→ **Task requirements**
Reproduce, from the lines below, exactly the stretch that begins at the line containing "Image resolution: width=1488, height=918." and ends at the line containing "LOGIN (998, 67)", both included.

Records from a data collection
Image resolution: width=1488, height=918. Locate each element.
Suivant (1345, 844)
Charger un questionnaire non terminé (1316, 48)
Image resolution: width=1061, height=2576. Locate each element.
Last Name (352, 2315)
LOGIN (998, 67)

--

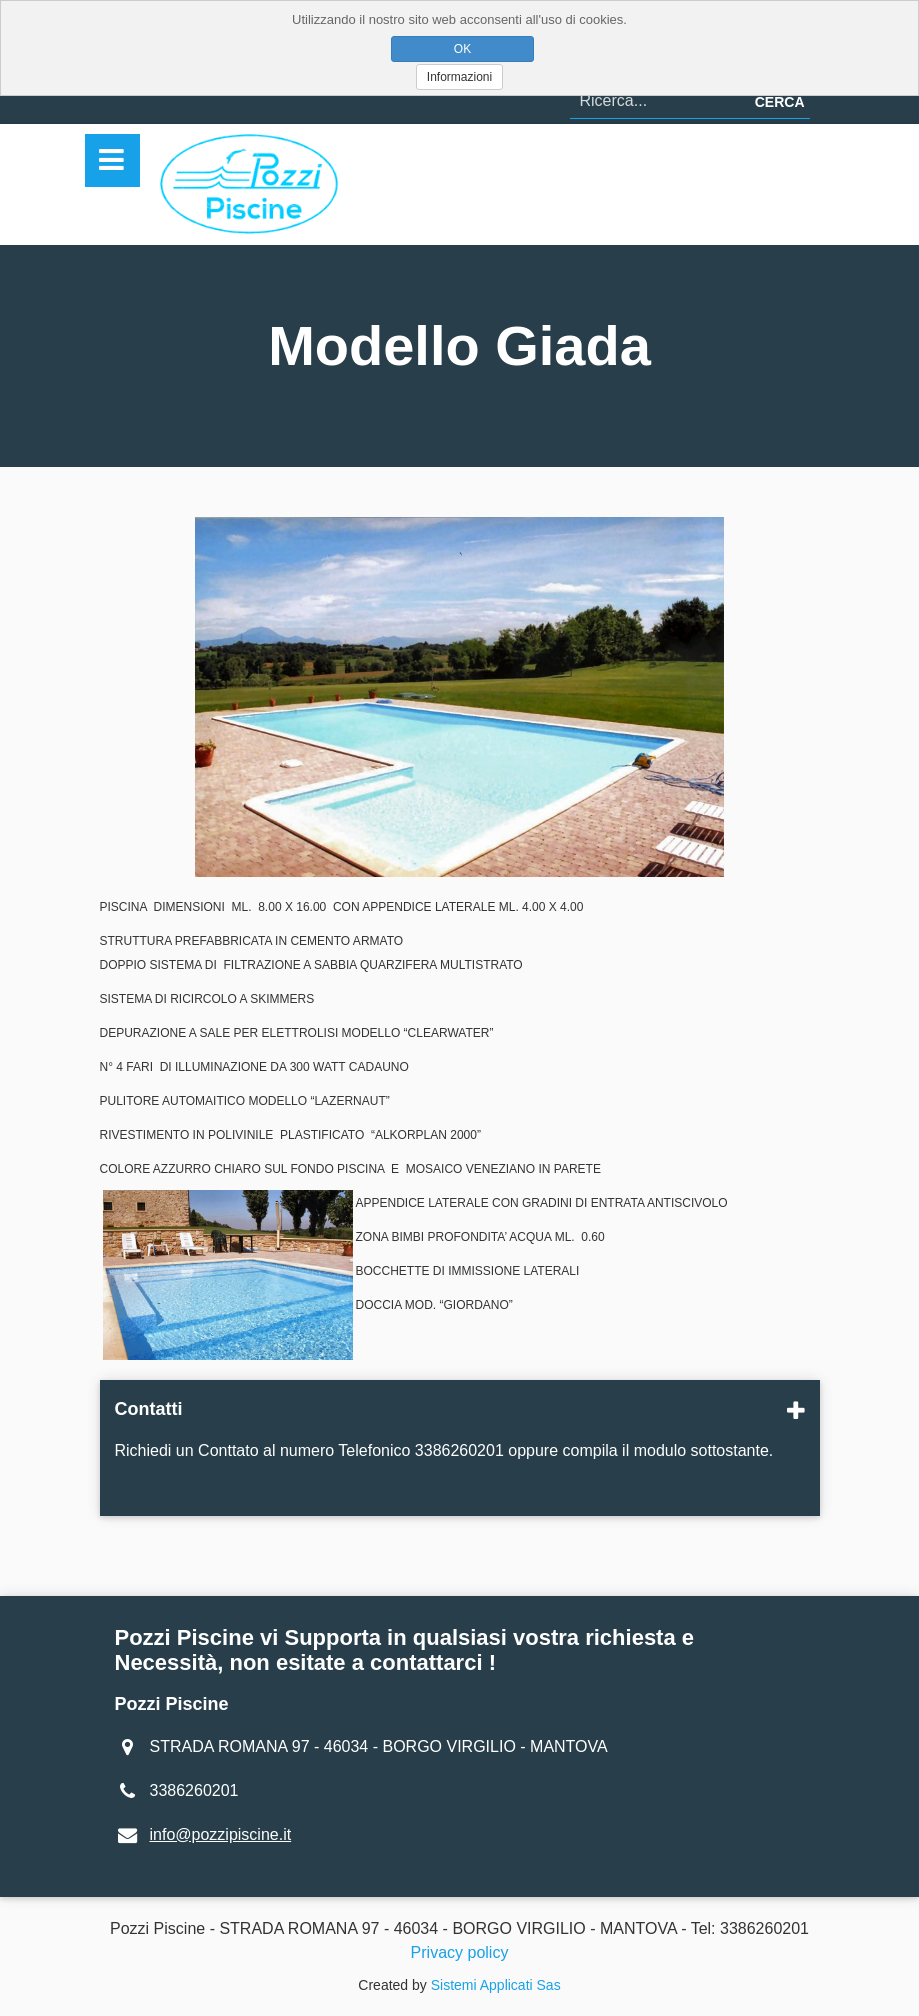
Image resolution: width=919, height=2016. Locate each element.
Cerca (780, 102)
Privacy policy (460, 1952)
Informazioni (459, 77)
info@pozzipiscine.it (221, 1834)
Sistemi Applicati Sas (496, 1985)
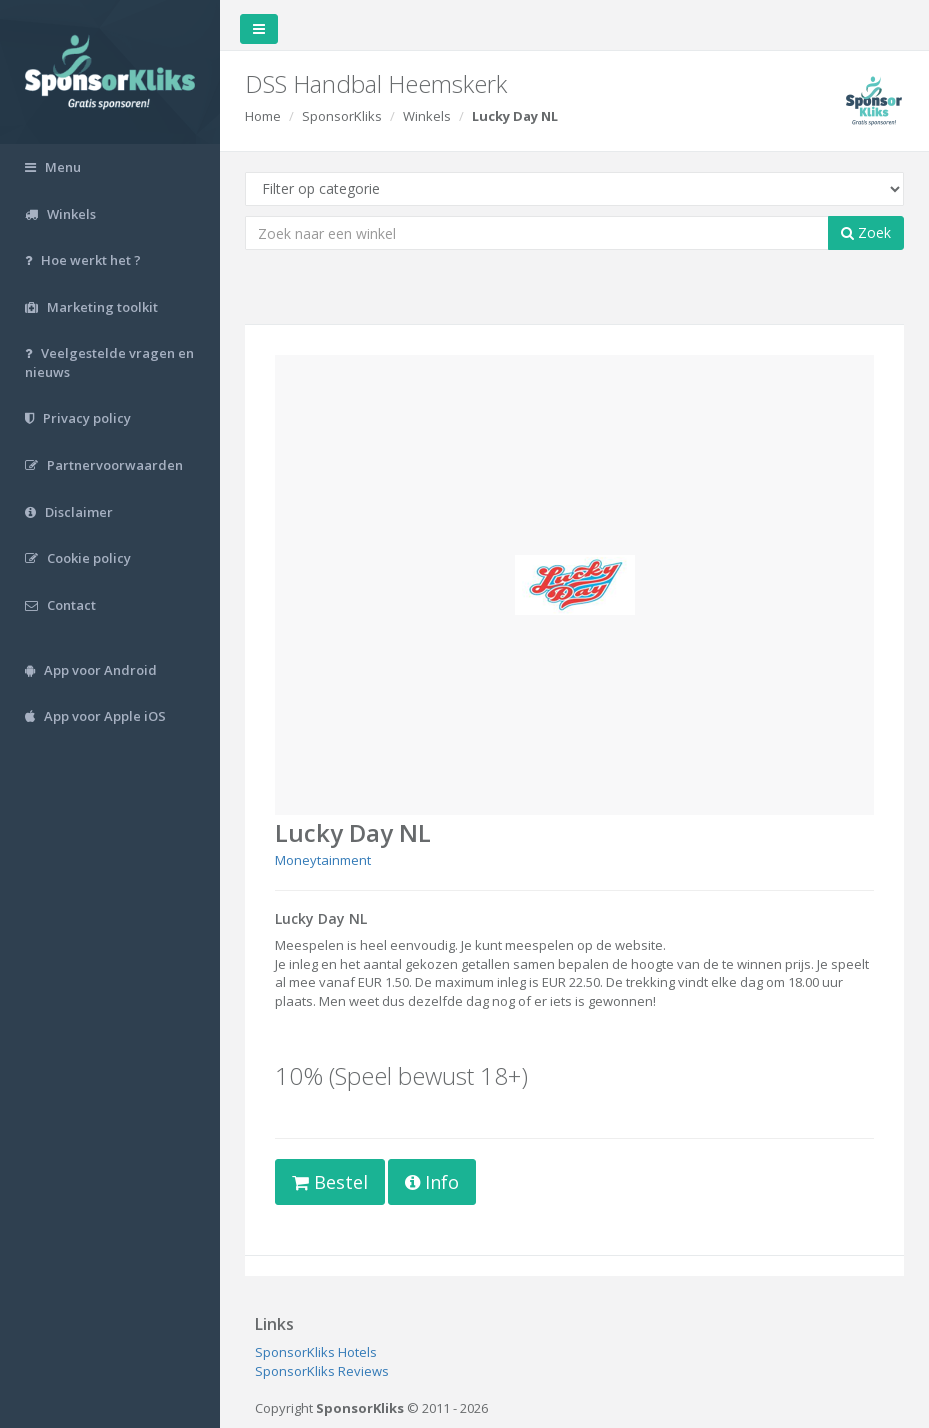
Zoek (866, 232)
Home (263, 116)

→ **Answer section**
Image resolution: width=1488, height=918. Locate each element.
Suivant (1345, 844)
Charger un questionnaire non terminé (1316, 48)
Image resolution: width=1061, height=2576. Locate each element.
Last Name (352, 2315)
LOGIN (998, 67)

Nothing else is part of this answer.